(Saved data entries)
==*==

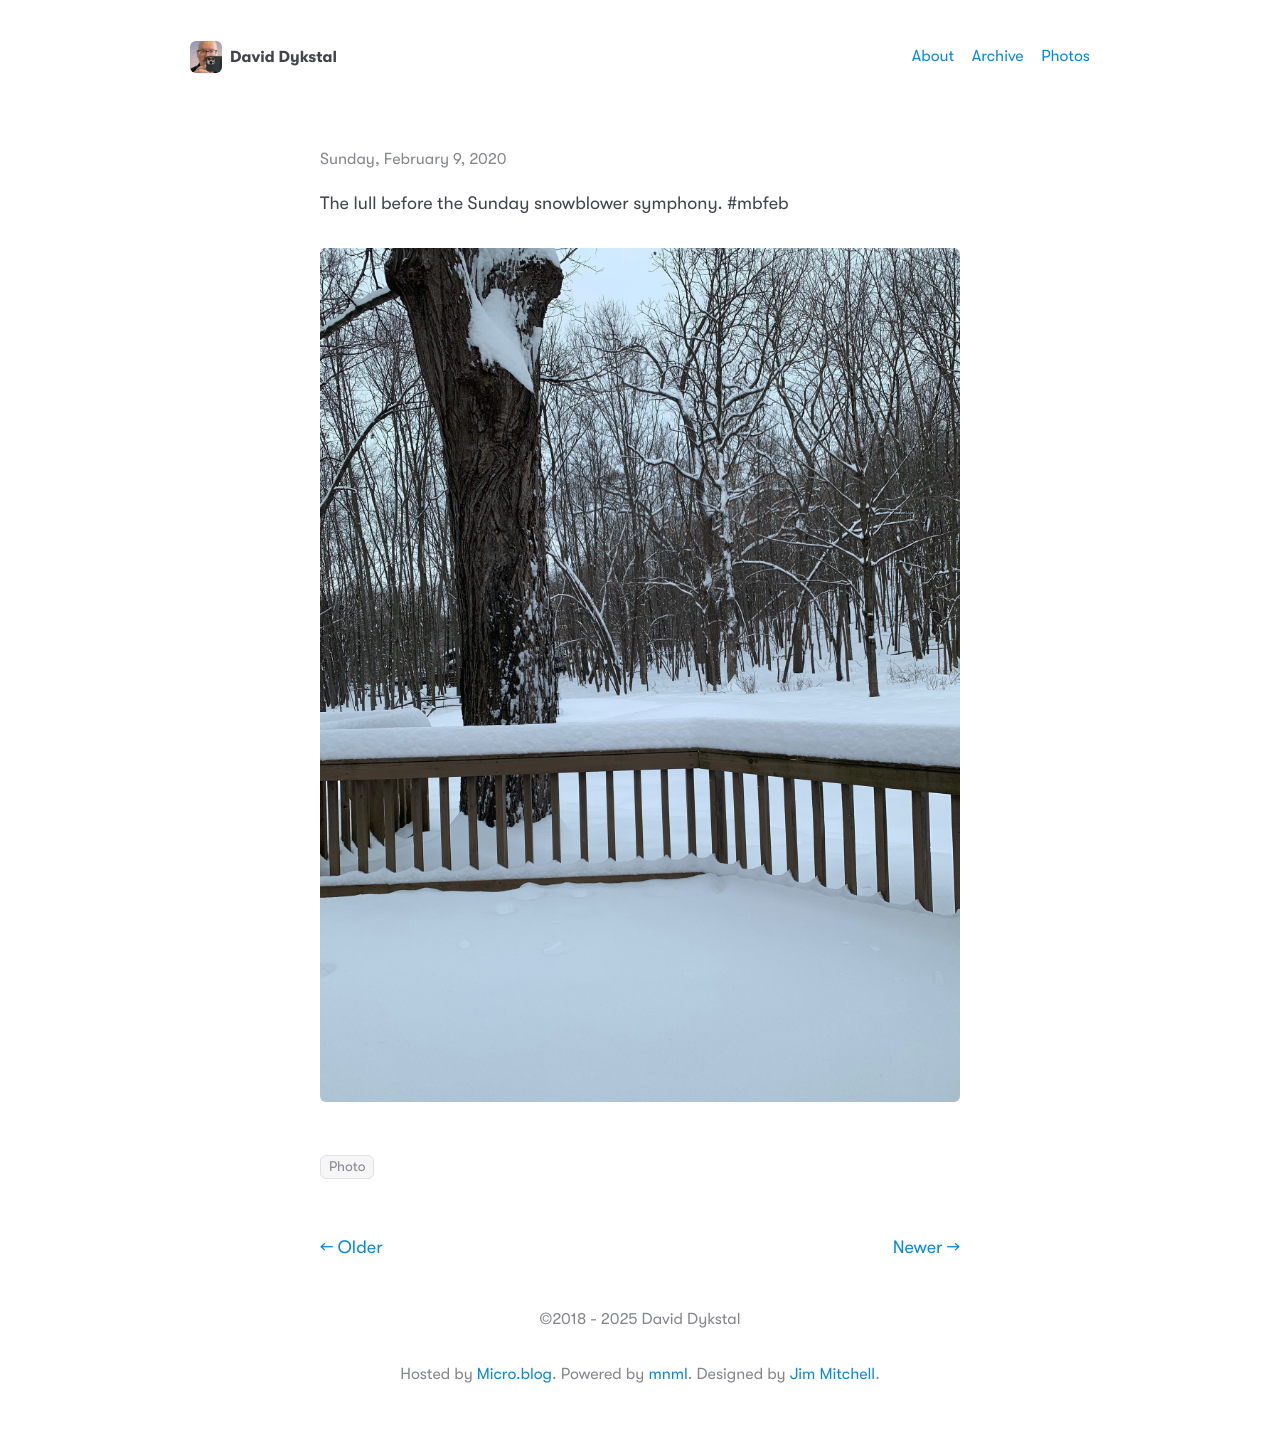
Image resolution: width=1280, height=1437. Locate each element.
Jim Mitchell (832, 1374)
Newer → (926, 1248)
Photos (1065, 56)
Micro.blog (514, 1374)
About (933, 56)
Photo (347, 1167)
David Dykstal (263, 57)
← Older (351, 1248)
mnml (667, 1374)
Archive (998, 56)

==*==

== What to work on ==
Give back the line containing "Newer → (926, 1248)" and all the lines after it through the end of the records, unchanged.

== Your response ==
Newer → (926, 1248)
Photos (1065, 56)
Micro.blog (514, 1374)
About (933, 56)
Photo (347, 1167)
David Dykstal (263, 57)
← Older (351, 1248)
mnml (667, 1374)
Archive (998, 56)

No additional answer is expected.